Brink’s : pour des garanties d’avenir !
Le 27 octobre dernier, la maison mère de la société Brink’s annonçait la fermeture du site situé à Strépy ainsi que la vente de Global Services Zaventem à Brink’s Diamond & Jewelery (BDJS), la partie la plus rentable de la société. La direction déclarait également vouloir modifier les statuts des travailleurs en Belgique. Motif invoqué ? Les difficultés financières de l’entreprise. Face à cette annonce, les travailleurs avaient directement débrayé. Le SETCa avait fait savoir qu’il était ouvert à la concertation mais pas question de toucher aux droits des travailleurs ni à leur statut.
Face à l’attitude de la direction de Brink’s s’obstinant à ne pas plier et maintenant fermement sa volonté de faire passer les travailleurs d’un statut d’employé à un statut d’ouvrier, nous avions le sentiment qu’un scenario plus grave se tramait en coulisses. Les négociations en présence d’un conciliateur social ne menaient à rien de concret.
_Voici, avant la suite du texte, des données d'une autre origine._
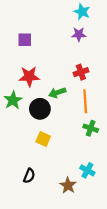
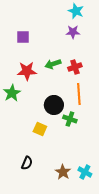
green arrow: (57, 93) -> (53, 64), moved
black circle: (40, 109) -> (54, 105), moved
green cross: (91, 128) -> (70, 119), moved
cyan cross: (87, 170) -> (85, 172), moved

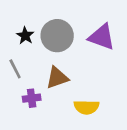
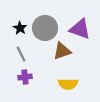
gray line: (15, 69) -> (21, 54), moved
brown triangle: (57, 78) -> (62, 51), moved

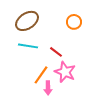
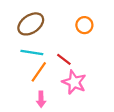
orange line: (41, 75) -> (39, 72), moved
pink arrow: (48, 88) -> (41, 99), moved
Un aveu de faillite infondé
Le 12 novembre, les représentants de Brink’s annonçent la faillite pour les sites belges de l’entreprise. Le choc. La direction invoque même le mouvement de grève pour justifier cette décision : les actions syndicales auraient continué d’aggraver les ennuis financiers et poussé l’entreprise vers le précipice… Une véritable prise d’otages.
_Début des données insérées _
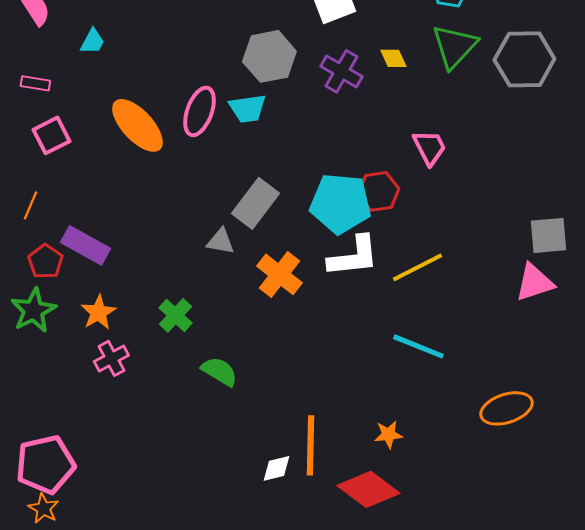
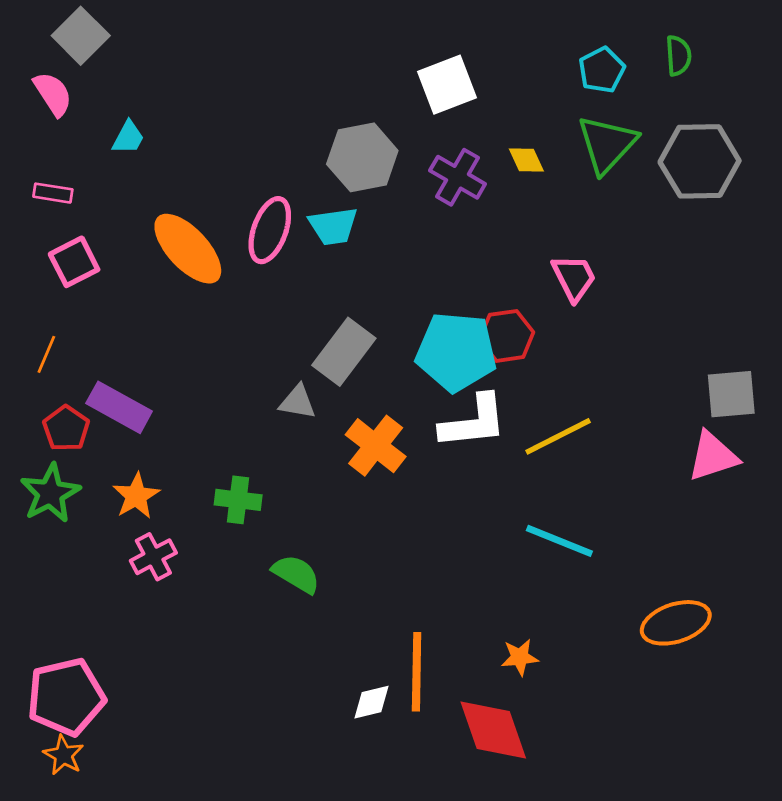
green cross: (175, 315) -> (238, 500), turned -36
red diamond: (368, 489) -> (493, 730), turned 34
S’en suit la procédure habituelle en cas de dépôt de bilan. Devant le tribunal de commerce de Bruxelles, le ministère public déclare dans son réquisitoire que l’aveu de faillite est infondé. Pour ce faire, il avance de nombreux arguments qui démontrent clairement des zones d’ombres dans la situation financière de l’entreprise. On apprend par la suite que deux administrateurs provisoires sont mandatés afin de reprendre la gestion de l’entreprise. Finalement, le tribunal de commerce tranche et refuse officiellement la faillite pour cause d’irrégularités dans la procédure.
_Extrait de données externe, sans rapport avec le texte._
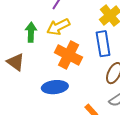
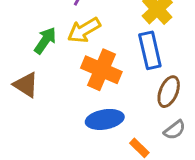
green arrow: (31, 32) -> (45, 40), turned 36
blue ellipse: (55, 87) -> (105, 119), moved

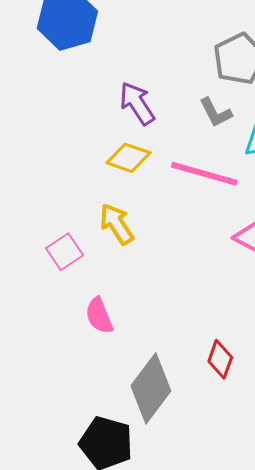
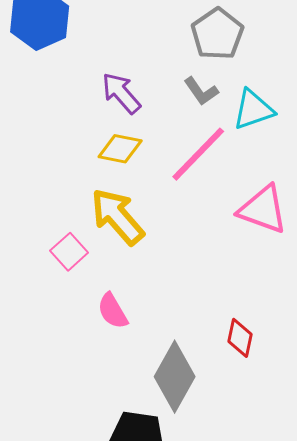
pink line: (204, 174) -> (198, 154), turned -54
yellow arrow: (117, 224) -> (117, 217), size x1.4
Solidarité avec les travailleurs : 1000 militants réunis
A ce moment, l’incertitude règne toujours pour les travailleurs menacés. Le 18 novembre, en solidarité avec les travailleurs de Brink’s, 1000 militants manifestent devant le cabinet de la ministre de l’intérieur, Annemie Turtelboom. Une manière de montrer notre désaccord face à sa décision d’octroyer momentanément une licence temporaire pour le transport de fond à Brink’s Diamond & Jewelery, une filiale de Brink’s Belgium. Une décision qui s’apparente pour nous à un moyen de casser la grève.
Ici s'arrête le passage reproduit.